Joint Performance and Energy Optimization for Cross-Architecture Binary Translation

Dynamic binary translation remains a fundamental technique for enabling cross-architecture compatibility across heterogeneous computing platforms. However, conventional system-level translators rely on handcrafted translation rules and architecture-specific engineering, resulting in limited adaptability and substantial maintenance overhead when targeting emerging instruction set architectures.

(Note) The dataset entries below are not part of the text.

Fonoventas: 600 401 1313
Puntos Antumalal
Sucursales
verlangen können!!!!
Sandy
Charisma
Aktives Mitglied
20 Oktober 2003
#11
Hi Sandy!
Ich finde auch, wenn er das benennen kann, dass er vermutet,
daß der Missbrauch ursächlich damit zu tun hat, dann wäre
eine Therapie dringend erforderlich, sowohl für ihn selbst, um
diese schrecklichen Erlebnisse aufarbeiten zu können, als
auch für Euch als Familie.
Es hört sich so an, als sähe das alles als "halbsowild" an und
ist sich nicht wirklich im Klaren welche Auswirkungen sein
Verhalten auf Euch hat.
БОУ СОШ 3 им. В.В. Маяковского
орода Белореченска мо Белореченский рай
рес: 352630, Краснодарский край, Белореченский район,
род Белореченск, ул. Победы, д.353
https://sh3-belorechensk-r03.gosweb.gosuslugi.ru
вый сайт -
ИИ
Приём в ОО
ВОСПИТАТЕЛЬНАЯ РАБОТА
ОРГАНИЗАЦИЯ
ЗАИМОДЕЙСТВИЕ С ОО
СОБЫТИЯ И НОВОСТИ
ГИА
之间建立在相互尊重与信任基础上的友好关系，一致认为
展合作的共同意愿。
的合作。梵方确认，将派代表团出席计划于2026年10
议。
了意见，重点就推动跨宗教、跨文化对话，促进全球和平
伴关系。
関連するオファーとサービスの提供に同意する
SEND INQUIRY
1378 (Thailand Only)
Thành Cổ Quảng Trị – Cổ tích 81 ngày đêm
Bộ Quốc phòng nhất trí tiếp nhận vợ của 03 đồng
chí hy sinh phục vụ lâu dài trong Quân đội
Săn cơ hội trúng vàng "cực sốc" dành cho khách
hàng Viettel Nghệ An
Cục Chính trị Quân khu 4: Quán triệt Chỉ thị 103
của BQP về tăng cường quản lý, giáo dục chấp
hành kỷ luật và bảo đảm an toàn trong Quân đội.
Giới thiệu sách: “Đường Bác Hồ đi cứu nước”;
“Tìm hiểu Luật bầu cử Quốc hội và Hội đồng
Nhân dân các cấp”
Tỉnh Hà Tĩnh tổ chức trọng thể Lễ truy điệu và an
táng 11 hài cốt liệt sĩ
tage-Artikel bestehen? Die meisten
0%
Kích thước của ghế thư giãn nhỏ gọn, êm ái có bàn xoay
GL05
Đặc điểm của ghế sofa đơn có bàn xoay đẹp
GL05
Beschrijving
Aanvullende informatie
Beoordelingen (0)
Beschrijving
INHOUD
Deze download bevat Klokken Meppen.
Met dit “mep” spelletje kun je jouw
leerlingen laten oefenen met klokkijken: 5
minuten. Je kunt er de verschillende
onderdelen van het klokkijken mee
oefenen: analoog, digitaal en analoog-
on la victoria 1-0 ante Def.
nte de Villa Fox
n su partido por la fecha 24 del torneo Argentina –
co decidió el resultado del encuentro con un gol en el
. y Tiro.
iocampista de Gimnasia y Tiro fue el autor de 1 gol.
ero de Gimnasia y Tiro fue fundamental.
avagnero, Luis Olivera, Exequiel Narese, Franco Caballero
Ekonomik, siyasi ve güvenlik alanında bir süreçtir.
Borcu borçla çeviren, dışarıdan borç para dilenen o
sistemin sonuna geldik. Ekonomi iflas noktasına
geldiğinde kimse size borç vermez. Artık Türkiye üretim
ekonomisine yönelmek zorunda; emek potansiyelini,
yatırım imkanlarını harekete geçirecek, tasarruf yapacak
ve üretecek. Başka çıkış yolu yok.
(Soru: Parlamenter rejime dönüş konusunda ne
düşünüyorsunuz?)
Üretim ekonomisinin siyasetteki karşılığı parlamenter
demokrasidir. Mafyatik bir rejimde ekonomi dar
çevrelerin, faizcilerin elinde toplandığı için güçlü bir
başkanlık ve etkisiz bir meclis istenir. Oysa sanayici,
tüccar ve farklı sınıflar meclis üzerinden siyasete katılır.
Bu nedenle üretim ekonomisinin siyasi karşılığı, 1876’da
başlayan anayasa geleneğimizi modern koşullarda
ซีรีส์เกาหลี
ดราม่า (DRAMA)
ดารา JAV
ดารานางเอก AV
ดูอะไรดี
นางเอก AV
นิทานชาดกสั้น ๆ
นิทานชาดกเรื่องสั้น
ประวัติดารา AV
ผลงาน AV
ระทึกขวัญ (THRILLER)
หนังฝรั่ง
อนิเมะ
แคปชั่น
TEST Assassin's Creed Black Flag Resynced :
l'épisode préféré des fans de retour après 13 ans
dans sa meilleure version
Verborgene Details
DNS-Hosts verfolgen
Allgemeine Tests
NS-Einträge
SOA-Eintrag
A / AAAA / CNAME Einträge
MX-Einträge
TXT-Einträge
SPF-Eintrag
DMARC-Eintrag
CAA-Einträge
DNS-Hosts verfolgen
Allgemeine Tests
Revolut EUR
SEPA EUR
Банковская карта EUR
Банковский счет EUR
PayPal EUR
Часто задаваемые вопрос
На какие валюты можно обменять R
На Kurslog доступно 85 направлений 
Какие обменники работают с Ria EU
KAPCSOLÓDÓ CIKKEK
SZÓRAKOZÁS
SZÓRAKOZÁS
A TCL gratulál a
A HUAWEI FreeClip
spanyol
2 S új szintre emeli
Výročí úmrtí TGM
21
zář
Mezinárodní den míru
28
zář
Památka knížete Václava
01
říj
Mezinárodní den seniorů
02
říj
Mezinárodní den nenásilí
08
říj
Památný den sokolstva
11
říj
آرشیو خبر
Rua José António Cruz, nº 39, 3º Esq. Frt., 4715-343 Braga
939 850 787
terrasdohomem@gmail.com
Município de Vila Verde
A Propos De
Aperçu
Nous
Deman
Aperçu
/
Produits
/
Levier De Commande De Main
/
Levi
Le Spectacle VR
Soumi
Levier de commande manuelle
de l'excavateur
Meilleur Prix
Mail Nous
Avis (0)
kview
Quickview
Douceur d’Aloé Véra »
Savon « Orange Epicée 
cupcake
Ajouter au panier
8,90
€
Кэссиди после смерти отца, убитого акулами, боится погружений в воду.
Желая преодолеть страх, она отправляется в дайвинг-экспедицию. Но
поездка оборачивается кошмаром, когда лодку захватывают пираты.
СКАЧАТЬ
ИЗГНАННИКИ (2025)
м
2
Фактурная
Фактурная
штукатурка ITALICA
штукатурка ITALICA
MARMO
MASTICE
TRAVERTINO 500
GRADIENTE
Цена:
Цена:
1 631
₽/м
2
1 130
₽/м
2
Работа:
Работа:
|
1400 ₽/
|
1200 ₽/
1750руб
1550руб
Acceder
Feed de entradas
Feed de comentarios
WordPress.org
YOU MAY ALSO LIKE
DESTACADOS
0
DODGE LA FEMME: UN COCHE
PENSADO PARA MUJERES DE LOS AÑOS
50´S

This work introduces an adaptive cross-ISA execution framework that leverages machine-guided intermediate representation modeling to automate the generation of translation pipelines. Instead of manually designing architecture-dependent modules, the proposed system constructs an extensible translation graph from formal ISA specifications and applies hybrid static–dynamic optimization passes during runtime. The framework operates within a lightweight virtualization layer that allows aggressive just-in-time optimization while maintaining full-system compatibility. To further improve translation efficiency, we incorporate runtime workload profiling and adaptive code specialization mechanisms that dynamically refine hot execution paths. Unlike traditional DBT systems focused solely on throughput, our approach jointly optimizes execution latency, memory traffic, and energy-delay product (EDP). The framework is evaluated using SPEC CPU2017 and PARSEC benchmarks under a full Linux system environment. Experiments translating 64-bit RISC-V workloads to heterogeneous x86-based edge servers demonstrate an average performance improvement of 1.87× over mainstream DBT baselines, while reducing energy-delay product by 34%. For floating-point intensive applications, performance gains reach up to 4.12×. Beyond performance improvements, the proposed architecture significantly lowers the engineering complexity required to support new ISAs through automated specification-driven translation generation. The results indicate that adaptive, optimization-aware DBT frameworks can provide both scalability and efficiency for next-generation heterogeneous computing systems.